Write a simple R Markdown to explain some of the R codes you have learned regarding data frame. You are free to write your own program and add new codes such as how would you show all the rows except the last one or how would you get the last 6 rows of the data frame. Eg. you can explain what a data frame is, and then write the code to show how R handles data frame, and so on. But one mandatory topic is you must explain the different ways R returns back a vector or a data frame when you access values from a data frame. Your program doesnโt have to be long. Play around with the different font sizes in markdown to make your markdown readable. Explore. Publish your markdown on RPubs and submit the link only. Adding new codes that have not been discussed will earn you high marks.
Note : Best to create your own data frame or use a data frame which is small in size and so that it would be easy to see the results after the execution of each or after a few codes.
Data frame is a two dimensional table.
Each column (called variable) contain 1 variable. Each variable in a column is same class.
Each row contains one set of values for each column.
Following are the characteristics of a data frame.
1. The column names should be non-empty.
2. The row names should be unique.
3. The data stored in a data frame can be of numeric, factor or character type.
4. Each column should contain same number of data items.
data = list( 'Fruit'=c('Apple','Watermelon','Kiwi')
,'Price'=c(5,1,10)
,'Weight_g'=c(200,1300,50) )
# Create data frame from list
df = data.frame(data)
# Check data frame structure
str(df)
## 'data.frame': 3 obs. of 3 variables:
## $ Fruit : chr "Apple" "Watermelon" "Kiwi"
## $ Price : num 5 1 10
## $ Weight_g: num 200 1300 50
There is multiple way to handle columns in data frame
# Data frame can be subsetting using column name
# it return as vector.
str(df$Fruit)
## chr [1:3] "Apple" "Watermelon" "Kiwi"
# Data frame can also be subsetting using column number/name
# it return as dataframe
str(df['Fruit'])
## 'data.frame': 3 obs. of 1 variable:
## $ Fruit: chr "Apple" "Watermelon" "Kiwi"
str(df[1])
## 'data.frame': 3 obs. of 1 variable:
## $ Fruit: chr "Apple" "Watermelon" "Kiwi"
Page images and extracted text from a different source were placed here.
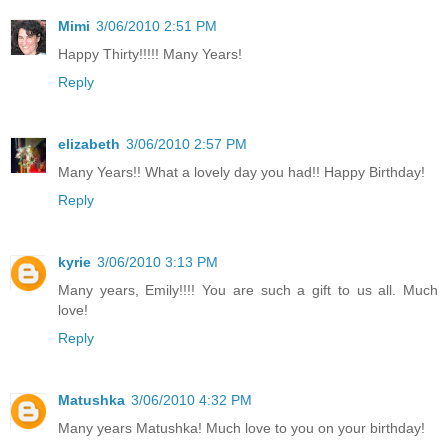
Mimi
3/06/2010 2:51 PM
Happy Thirty!!!!! Many Years!
Reply
elizabeth
3/06/2010 2:57 PM
Many Years!! What a lovely day you had!! Happy Birthday!
Reply
kyrie
3/06/2010 3:13 PM
Many years, Emily!!!! You are such a gift to us all. Much
love!
Reply
Matushka
3/06/2010 4:32 PM
Many years Matushka! Much love to you on your birthday!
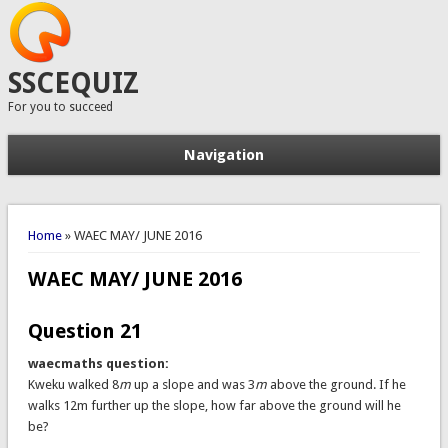
SSCEQUIZ
For you to succeed
Navigation
You are here
Home
» WAEC MAY/ JUNE 2016
WAEC MAY/ JUNE 2016
Question 21
waecmaths question:
Kweku walked 8
m
up a slope and was 3
m
above the ground. If he
walks 12m further up the slope, how far above the ground will he
be?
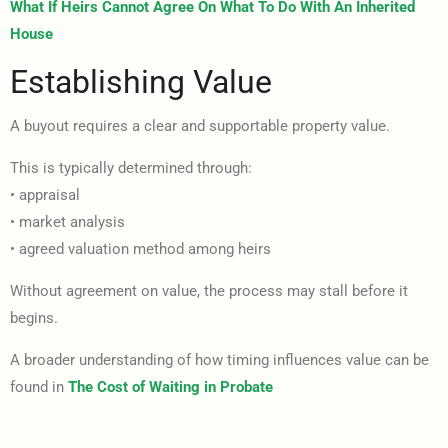
What If Heirs Cannot Agree On What To Do With An Inherited
House
Establishing Value
A buyout requires a clear and supportable property value.
This is typically determined through:
• appraisal
• market analysis
• agreed valuation method among heirs
Without agreement on value, the process may stall before it
begins.
A broader understanding of how timing influences value can be
found in
The Cost of Waiting in Probate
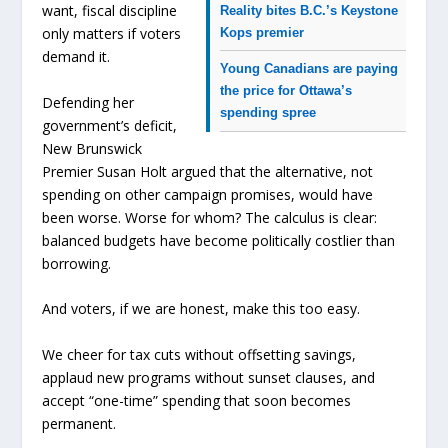
want, fiscal discipline
Reality bites B.C.’s Keystone
only matters if voters
Kops premier
demand it.
Young Canadians are paying
the price for Ottawa’s
Defending her
spending spree
government’s deficit,
New Brunswick
Premier Susan Holt argued that the alternative, not
spending on other campaign promises, would have
been worse. Worse for whom? The calculus is clear:
balanced budgets have become politically costlier than
borrowing.
And voters, if we are honest, make this too easy.
We cheer for tax cuts without offsetting savings,
applaud new programs without sunset clauses, and
accept “one-time” spending that soon becomes
permanent.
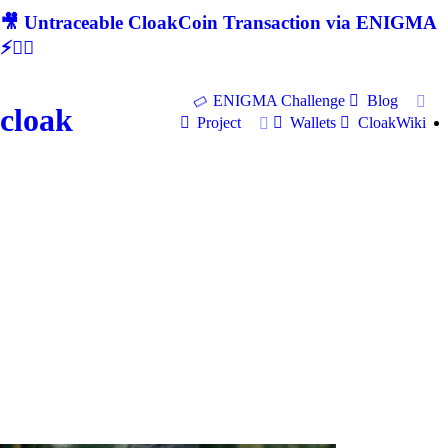
🎥 Untraceable CloakCoin Transaction via ENIGMA
⚡🕵‍♂
ENIGMA Challenge
Blog
cloak
Project
Wallets
CloakWiki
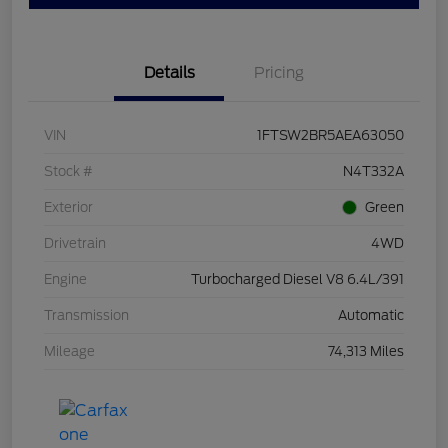
Details
Pricing
VIN
1FTSW2BR5AEA63050
Stock #
N4T332A
Exterior
Green
Drivetrain
4WD
Engine
Turbocharged Diesel V8 6.4L/391
Transmission
Automatic
Mileage
74,313 Miles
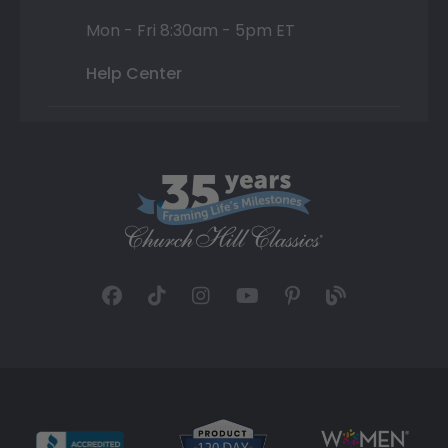
Mon - Fri 8:30am - 5pm ET
Help Center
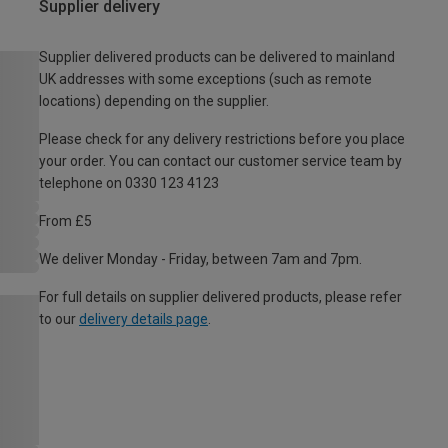
Supplier delivery
Supplier delivered products can be delivered to mainland
UK addresses with some exceptions (such as remote
locations) depending on the supplier.
Please check for any delivery restrictions before you place
your order. You can contact our customer service team by
telephone on 0330 123 4123
From £5
We deliver Monday - Friday, between 7am and 7pm.
For full details on supplier delivered products, please refer
to our
delivery details page
.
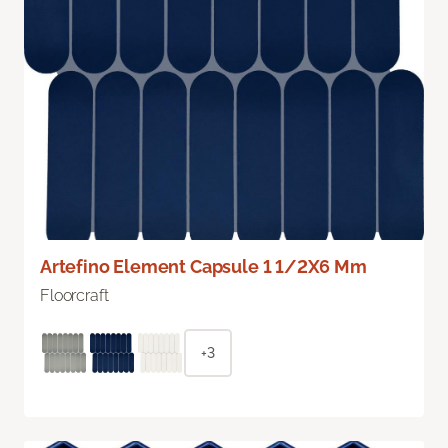
Artefino Element Capsule 1 1/2X6 Mm
Floorcraft
+3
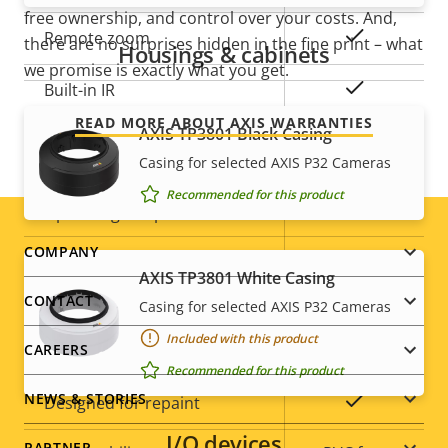
description
value
free ownership, and control over your costs. And,
Yes
Remote zoom
there are no surprises hidden in the fine print – what
Housings & cabinets
we promise is exactly what you get.
Yes
Built-in IR
READ MORE ABOUT AXIS WARRANTIES
AXIS TP3801 Black Casing
Local storage (memory card
Yes
Casing for selected AXIS P32 Cameras
slot)
Recommended for this product
Operating temperature
0 to 50 °C
Footer
COMPANY
Outdoor Ready
–
AXIS TP3801 White Casing
menu
CONTACT
Vandal rating
IK10
Casing for selected AXIS P32 Cameras
Included with this product
CAREERS
IP rating
IP52
Recommended for this product
NEWS & STORIES
Yes
Designed for repaint
I/O devices
PARTNER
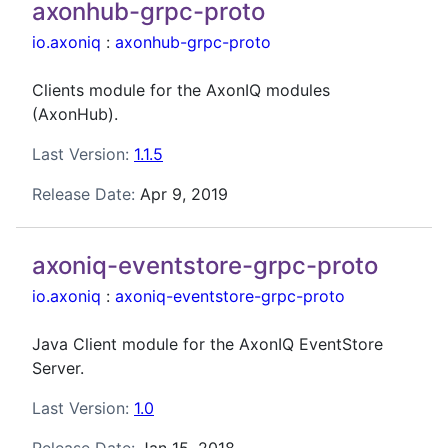
axonhub-grpc-proto
io.axoniq
:
axonhub-grpc-proto
Clients module for the AxonIQ modules
(AxonHub).
Last Version:
1.1.5
Release Date:
Apr 9, 2019
axoniq-eventstore-grpc-proto
io.axoniq
:
axoniq-eventstore-grpc-proto
Java Client module for the AxonIQ EventStore
Server.
Last Version:
1.0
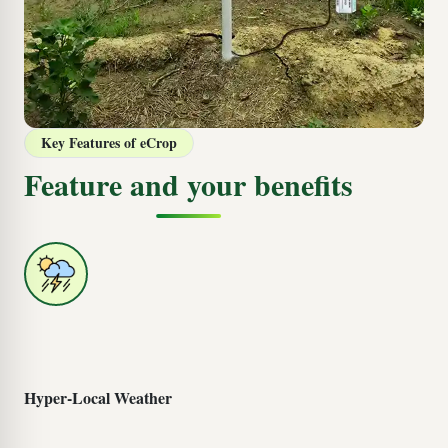
Key Features of eCrop
Feature and your benefits
Hyper-Local Weather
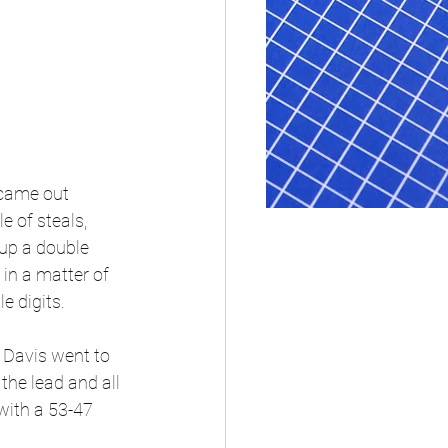
 came out 
 of steals, 
 up a double 
in a matter of 
e digits. 
 Davis went to 
the lead and all 
with a 53-47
# Data frame can also be subsetting by vector (multiple column)
# the vector can be numeric or columns name (can even repeat same column)
str(df[c('Fruit','Price')])
## 'data.frame': 3 obs. of 2 variables:
## $ Fruit: chr "Apple" "Watermelon" "Kiwi"
## $ Price: num 5 1 10
str(df[c(1,2)])
## 'data.frame': 3 obs. of 2 variables:
## $ Fruit: chr "Apple" "Watermelon" "Kiwi"
## $ Price: num 5 1 10
str(df[c(1,1)])
## 'data.frame': 3 obs. of 2 variables:
## $ Fruit : chr "Apple" "Watermelon" "Kiwi"
## $ Fruit.1: chr "Apple" "Watermelon" "Kiwi"
# vector can also be logical
str(df[c(TRUE,TRUE,FALSE)])
## 'data.frame': 3 obs. of 2 variables:
## $ Fruit: chr "Apple" "Watermelon" "Kiwi"
## $ Price: num 5 1 10
# Add column into dataframe
df1 = df
df1$Origin = c('Oversea','Local','Oversea')
str(df1)
## 'data.frame': 3 obs. of 4 variables:
## $ Fruit : chr "Apple" "Watermelon" "Kiwi"
## $ Price : num 5 1 10
## $ Weight_g: num 200 1300 50
## $ Origin : chr "Oversea" "Local" "Oversea"
df1 = cbind(df,list('Origin'=c('Oversea','Local','Oversea')))
str(df1)
## 'data.frame': 3 obs. of 4 variables:
## $ Fruit : chr "Apple" "Watermelon" "Kiwi"
## $ Price : num 5 1 10
## $ Weight_g: num 200 1300 50
## $ Origin : chr "Oversea" "Local" "Oversea"
There is multiple way to handle rows in data frame
# Data frame can also be subsetting using column number
# it return as dataframe
str(df[1,])
## 'data.frame': 1 obs. of 3 variables:
## $ Fruit : chr "Apple"
## $ Price : num 5
## $ Weight_g: num 200
# Data frame can also be subsetting by vector (multiple column)
# the vector can be numeric (can even repeat same column)
str(df[c(1,2),])
## 'data.frame': 2 obs. of 3 variables:
## $ Fruit : chr "Apple" "Watermelon"
## $ Price : num 5 1
## $ Weight_g: num 200 1300
str(df[c(1,1),])
## 'data.frame': 2 obs. of 3 variables:
## $ Fruit : chr "Apple" "Apple"
## $ Price : num 5 5
## $ Weight_g: num 200 200
# vector can also be logical
str(df[c(TRUE,TRUE,FALSE),])
## 'data.frame': 2 obs. of 3 variables:
## $ Fruit : chr "Apple" "Watermelon"
## $ Price : num 5 1
## $ Weight_g: num 200 1300
# this method is useful especially for logic condition.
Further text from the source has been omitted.